11.01.2019 22:47, Eric Blake wrote:
> Our initial implementation of x-nbd-server-add-bitmap put
> in a restriction because of incremental backups: in that
> usage, we are exporting one qcow2 file (the temporary overlay
> target of a blockdev-backup sync:none job) and a dirty bitmap
> owned by a second qcow2 file (the source of the
> blockdev-backup, which is the backing file of the temporary).
> While both qcow2 files are still writable (the target in
> order to capture copy-on-write of old contents, and the
> source in order to track live guest writes in the meantime),
> the NBD client expects to see constant data, including the
> dirty bitmap.  An enabled bitmap in the source would be
> modified by guest writes, which is at odds with the NBD
> export being a read-only constant view, hence the initial
> code choice of enforcing a disabled bitmap (the intent is
> that the exposed bitmap was disabled in the same transaction
> that started the blockdev-backup job, although we don't want
> to track enough state to actually enforce that).
> 
> However, consider the case of a bitmap contained in a read-only
> node (including when the bitmap is found in a backing layer of
> the active image).  Because the node can't be modified, the
> bitmap won't change due to writes, regardless of whether it is
> still enabled.  Forbidding the export unless the bitmap is
> disabled is awkward, paritcularly since we can't change the
> bitmap to be disabled (because the node is read-only).
> 
> Alternatively, consider the case of live storage migration,
> where management directs the destination to create a writable
> NBD server, then performs a drive-mirror from the source to
> the mirror, prior to doing the rest of the live migration.

s/mirror/target ?

> Since storage migration can be time-consuming, it may be wise
> to let the destination include a dirty bitmap to track which
> portions it has already received, where even if the migration
> is interrupted and restarted, the source can query the
> destination block status in order to minimize re-sending
> data that has not changed in the meantime on a second attempt.
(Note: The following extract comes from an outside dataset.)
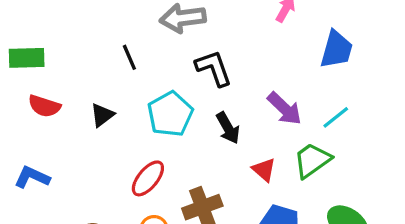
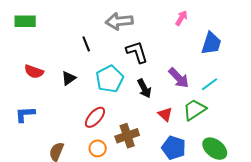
green rectangle: (27, 58) -> (25, 21), moved
blue L-shape: (32, 177) -> (25, 114), turned -30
hmm, dirty bitmap dirtiness don't guarantee that data was written,
due to:

1. philosofy: we generally don't care, when something is reported
    as dirty, when actually it is clean, we assume that it is always
    safe to consider things to be dirty.

2. granularity: really, at least granularity of target bitmap should
    correspond to mirror cluster size and target block size, if one of
    these three things is out of sync, we definitely get [1]
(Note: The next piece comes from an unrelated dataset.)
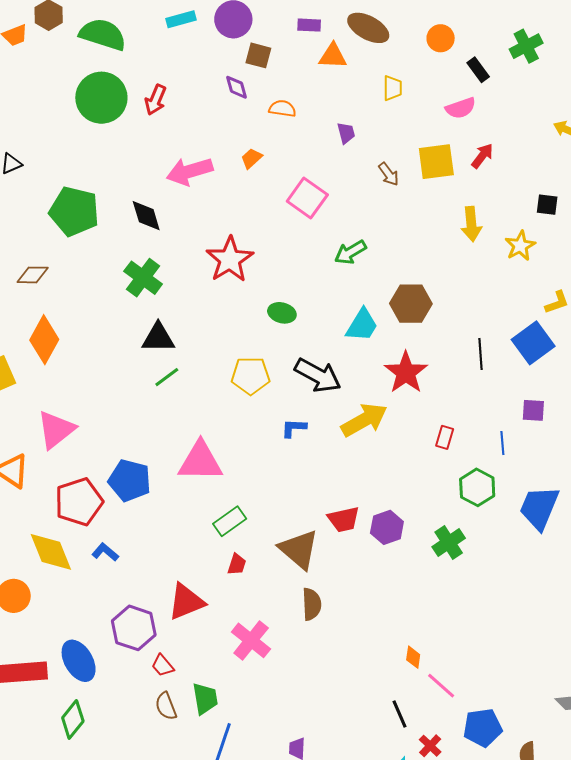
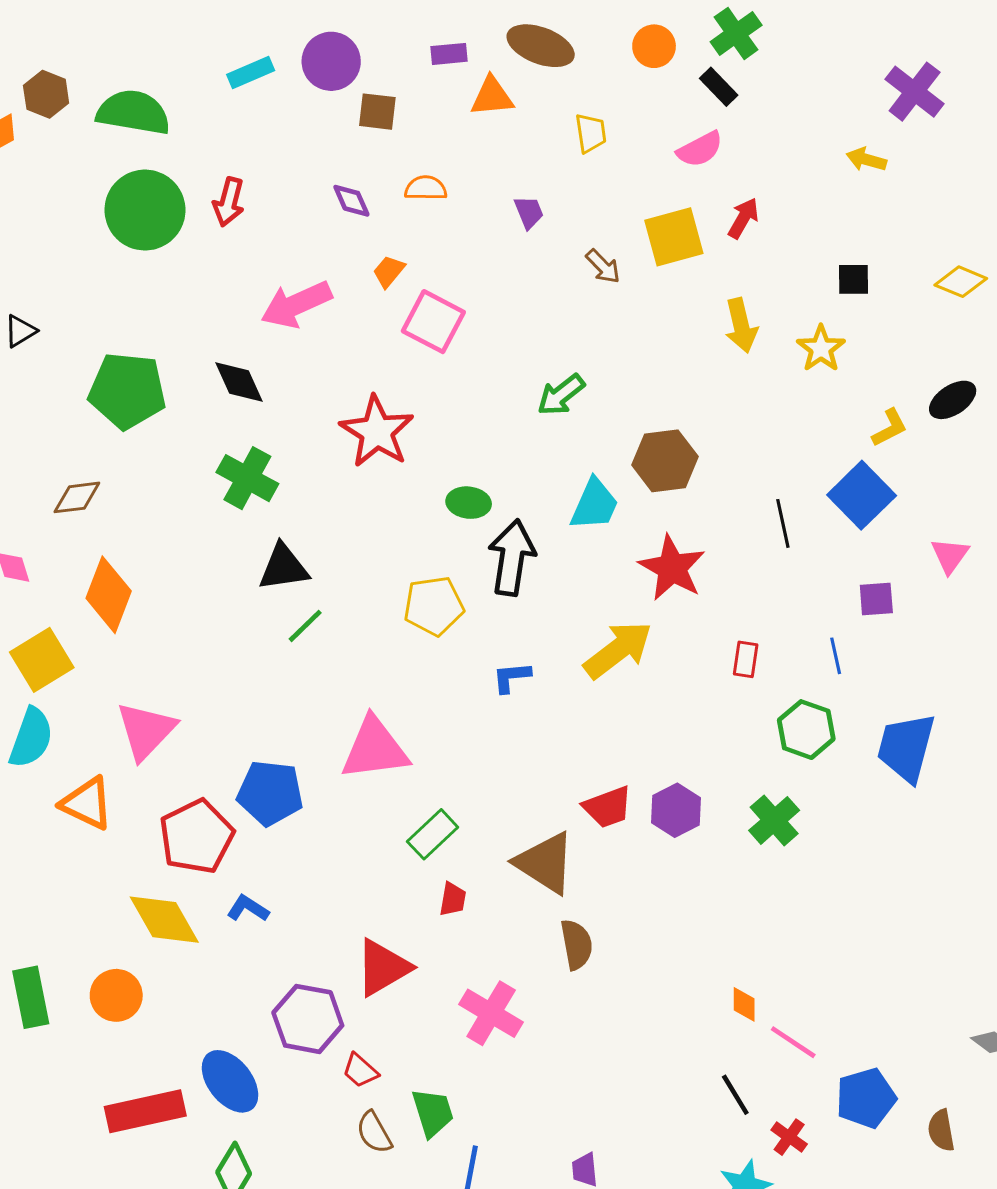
green cross: (526, 46) -> (736, 33), moved
purple diamond: (237, 87) -> (351, 201), moved
pink square: (307, 198) -> (433, 322), moved
black arrow: (318, 375) -> (512, 558), moved, turned -102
3. errors: bitmaps are set dirty for failed writes too, so [1]

I'm not totally against, I just note that the feature you mean is
at least not as simple to implement. And for me it looks like it is more
correct to track progress of mirror on source, assuming all success
nbd write requests as successful story. At least, as all vm metadata
is on source, when storage migration not finished yet.

> Such code has not been written, but it makes sense that
> letting an active dirty bitmap be exposed and changing
> alongside writes may prove useful in the future.
> 
> Solve both issues by gating the restriction against a
> disabled bitmap to only happen when the caller has requested
> a read-only export, and where the BDS that owns the bitmap
> (whether or not it is the BDS handed to nbd_export_new() or
> from its backing chain) is still writable.
> 
> Update iotest 223 to show the looser behavior by leaving
> a bitmap enabled the whole run; note that we have to tear
> down and re-export a node when handling an error.
> 
> Signed-off-by: Eric Blake <address@hidden>

anyway, I'm OK with new if-condition, and for me something like

   No real reasons to forbid export of enabled bitmap, user should understand,
   that block-status result may not correspond to reality if bitmap may be
   changed by guest-write or something in parallel (including client's self 
requests).
   So, it should be OK to drop the restriction at all, but let's keep a smaller
   one to prevent dangerous wrong management error..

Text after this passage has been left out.